Private banks are organized in the same manner as ordinary partnerships. They may belong to an individual or a firm.
The business of private banks varies in different localities. In many cases they possess the principal functions of national banks; in other cases their attention is directed only to special features of banking such as the buying and selling of foreign exchange, stocks and bonds, etc.
Protection To Creditors
In a few states private banks are restricted in their operations by statute, in which case they are subject to the inspection of state officials, but usually their operations are regulated and restricted only by the common laws of business.
State banks are organized under the laws of the state in which they are located, the preliminary steps being much the same as those in organizing national banks.
Prior to July 1, 1866, state banks issued notes which circulated as money, but on that date the government imposed a tax of 10 per cent on the circulation of all state banks, which had the effect of withdrawing the circulation, as the rate was to high to allow any profit to the banks.

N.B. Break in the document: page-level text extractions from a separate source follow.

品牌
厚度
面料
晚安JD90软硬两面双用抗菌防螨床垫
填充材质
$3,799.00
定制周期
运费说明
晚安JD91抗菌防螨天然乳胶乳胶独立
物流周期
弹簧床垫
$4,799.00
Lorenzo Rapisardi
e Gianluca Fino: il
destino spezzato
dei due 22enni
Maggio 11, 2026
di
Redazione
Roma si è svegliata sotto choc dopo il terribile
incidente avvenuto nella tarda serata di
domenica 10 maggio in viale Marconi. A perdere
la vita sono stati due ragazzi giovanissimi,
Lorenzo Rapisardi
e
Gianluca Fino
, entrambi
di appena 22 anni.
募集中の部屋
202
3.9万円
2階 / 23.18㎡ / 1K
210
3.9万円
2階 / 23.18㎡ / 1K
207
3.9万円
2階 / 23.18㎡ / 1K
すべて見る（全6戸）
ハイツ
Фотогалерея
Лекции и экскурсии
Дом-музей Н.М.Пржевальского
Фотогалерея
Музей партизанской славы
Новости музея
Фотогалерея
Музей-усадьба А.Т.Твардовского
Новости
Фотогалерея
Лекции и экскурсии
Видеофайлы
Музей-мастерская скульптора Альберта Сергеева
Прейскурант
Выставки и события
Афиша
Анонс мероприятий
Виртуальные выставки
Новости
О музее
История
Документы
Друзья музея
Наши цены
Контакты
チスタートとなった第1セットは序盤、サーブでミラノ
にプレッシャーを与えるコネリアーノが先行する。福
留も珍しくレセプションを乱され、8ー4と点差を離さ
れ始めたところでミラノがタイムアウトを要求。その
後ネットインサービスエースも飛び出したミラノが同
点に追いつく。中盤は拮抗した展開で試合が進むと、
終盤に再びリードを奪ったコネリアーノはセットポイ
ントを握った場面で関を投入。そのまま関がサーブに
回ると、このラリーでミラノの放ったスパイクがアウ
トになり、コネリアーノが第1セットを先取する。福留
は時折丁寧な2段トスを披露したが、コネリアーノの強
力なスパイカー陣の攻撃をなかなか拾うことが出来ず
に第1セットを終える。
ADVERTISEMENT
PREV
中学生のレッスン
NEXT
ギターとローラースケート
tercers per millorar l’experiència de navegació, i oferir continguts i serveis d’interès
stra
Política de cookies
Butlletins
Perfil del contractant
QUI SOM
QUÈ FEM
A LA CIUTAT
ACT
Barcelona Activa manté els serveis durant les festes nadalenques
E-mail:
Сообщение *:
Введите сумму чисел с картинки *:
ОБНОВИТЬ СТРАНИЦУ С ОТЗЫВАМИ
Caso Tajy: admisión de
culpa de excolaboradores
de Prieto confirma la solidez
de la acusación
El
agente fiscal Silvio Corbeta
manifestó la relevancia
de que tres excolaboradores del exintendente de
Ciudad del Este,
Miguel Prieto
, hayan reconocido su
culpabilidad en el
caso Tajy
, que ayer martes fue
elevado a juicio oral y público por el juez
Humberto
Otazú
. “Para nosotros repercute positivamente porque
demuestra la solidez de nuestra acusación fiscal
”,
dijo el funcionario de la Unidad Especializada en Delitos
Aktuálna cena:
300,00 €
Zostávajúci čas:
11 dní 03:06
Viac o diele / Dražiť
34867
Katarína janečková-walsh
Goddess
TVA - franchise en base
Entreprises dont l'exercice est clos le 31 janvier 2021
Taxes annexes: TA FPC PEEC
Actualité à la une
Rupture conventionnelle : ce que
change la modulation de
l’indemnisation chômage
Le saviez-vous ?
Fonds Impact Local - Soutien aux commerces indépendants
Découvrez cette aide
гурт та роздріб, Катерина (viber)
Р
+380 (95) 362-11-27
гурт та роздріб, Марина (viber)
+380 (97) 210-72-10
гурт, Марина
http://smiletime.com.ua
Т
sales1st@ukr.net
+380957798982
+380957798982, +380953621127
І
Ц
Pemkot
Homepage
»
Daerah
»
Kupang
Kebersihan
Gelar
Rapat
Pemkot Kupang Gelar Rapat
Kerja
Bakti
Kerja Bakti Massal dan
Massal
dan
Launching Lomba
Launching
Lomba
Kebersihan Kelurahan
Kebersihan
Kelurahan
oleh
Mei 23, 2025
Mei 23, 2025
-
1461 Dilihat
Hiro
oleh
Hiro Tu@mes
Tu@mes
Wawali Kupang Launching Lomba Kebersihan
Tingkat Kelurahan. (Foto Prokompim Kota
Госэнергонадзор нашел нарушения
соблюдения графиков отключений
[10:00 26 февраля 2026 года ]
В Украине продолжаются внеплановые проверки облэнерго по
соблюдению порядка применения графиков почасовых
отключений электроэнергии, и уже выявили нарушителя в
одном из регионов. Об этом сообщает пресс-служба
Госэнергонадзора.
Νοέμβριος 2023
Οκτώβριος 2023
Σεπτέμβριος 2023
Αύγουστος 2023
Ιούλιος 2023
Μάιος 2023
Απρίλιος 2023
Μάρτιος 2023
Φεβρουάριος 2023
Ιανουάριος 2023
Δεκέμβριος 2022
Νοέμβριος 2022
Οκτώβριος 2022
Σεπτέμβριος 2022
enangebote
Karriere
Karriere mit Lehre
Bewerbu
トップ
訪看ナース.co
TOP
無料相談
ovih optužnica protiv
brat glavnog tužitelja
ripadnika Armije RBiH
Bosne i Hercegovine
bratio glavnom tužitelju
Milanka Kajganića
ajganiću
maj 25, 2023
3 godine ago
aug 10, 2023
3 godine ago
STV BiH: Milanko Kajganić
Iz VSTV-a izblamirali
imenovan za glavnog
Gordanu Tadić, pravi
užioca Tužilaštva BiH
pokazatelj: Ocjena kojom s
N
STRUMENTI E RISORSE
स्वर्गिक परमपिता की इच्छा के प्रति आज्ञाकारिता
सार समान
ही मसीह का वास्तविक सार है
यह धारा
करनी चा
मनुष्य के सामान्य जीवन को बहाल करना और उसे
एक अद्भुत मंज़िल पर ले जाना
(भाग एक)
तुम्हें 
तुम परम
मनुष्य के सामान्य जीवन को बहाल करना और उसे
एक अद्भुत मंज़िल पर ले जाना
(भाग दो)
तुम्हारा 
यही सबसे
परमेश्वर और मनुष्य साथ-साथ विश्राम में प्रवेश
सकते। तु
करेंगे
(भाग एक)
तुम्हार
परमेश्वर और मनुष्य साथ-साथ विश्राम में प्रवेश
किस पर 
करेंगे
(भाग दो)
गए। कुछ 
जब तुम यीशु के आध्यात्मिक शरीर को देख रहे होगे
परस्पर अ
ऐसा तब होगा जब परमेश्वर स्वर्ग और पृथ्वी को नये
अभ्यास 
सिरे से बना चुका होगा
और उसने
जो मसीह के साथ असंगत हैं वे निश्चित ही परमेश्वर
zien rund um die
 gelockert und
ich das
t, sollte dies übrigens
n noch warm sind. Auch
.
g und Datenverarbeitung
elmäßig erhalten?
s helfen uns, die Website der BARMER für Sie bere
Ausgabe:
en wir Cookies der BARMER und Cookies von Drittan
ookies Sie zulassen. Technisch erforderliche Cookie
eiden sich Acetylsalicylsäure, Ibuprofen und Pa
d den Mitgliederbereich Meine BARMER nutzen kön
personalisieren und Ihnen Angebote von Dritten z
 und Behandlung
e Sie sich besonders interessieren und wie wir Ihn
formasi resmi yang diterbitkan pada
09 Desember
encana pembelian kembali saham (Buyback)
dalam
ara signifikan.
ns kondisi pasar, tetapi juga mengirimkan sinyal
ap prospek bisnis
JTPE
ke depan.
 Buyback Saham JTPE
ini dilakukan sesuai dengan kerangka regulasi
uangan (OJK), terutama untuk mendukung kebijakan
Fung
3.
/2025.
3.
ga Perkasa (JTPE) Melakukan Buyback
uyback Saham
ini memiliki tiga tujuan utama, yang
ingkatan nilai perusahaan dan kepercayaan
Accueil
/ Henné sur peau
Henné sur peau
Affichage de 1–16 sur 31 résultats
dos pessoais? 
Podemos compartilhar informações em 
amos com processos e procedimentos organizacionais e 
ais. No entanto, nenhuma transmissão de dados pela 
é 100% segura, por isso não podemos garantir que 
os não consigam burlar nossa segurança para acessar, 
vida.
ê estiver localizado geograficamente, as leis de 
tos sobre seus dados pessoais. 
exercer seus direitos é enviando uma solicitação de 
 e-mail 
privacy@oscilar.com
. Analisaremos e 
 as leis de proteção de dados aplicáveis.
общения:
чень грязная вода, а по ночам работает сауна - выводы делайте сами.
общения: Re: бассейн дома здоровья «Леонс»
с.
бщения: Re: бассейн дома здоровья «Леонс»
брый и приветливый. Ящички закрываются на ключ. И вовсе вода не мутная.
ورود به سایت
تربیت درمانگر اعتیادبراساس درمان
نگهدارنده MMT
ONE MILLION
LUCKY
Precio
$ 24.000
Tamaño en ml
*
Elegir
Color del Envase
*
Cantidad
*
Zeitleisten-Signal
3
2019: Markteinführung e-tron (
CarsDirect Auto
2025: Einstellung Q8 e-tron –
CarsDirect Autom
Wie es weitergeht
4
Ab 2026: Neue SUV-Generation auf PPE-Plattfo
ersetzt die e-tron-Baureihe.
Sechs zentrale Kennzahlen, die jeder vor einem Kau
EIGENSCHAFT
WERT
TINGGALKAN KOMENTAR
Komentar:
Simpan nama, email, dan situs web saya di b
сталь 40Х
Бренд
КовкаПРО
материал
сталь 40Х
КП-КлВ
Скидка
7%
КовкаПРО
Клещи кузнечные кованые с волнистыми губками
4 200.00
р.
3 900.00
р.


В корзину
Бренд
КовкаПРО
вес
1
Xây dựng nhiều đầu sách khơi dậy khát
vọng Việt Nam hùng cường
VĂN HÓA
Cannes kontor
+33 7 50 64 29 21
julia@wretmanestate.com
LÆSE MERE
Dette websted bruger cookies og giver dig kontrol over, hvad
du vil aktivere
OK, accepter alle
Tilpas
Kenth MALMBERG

Difference Between State And National Banks
National banks are organized under the National Bank Act, are under the supervision of the general government and alone issue circulating notes, while state banks are organized under the laws of the various states, are subject to the state statutes, and do not issue circulating notes. The advantages claimed by state over national banks is that they are not restricted so closely in their business methods as national banks
A national bank is a bank organized under an act passed by Congress, entitled “The National Bank Act,” and in addition to doing a general banking business, it has authority to issue circulating notes against bonds deposited with the Treasurer of the United States. The government does not own nor control the bank, but only authorizes its creation and prescribes the mode of doing business. Every banking association doing business under this act is governed by the same principles, is subject to the same inspection, uses the same forms in making reports to the comptroller at Washington, and is liable to the same penalties for the violation of any requirement of the national banking law.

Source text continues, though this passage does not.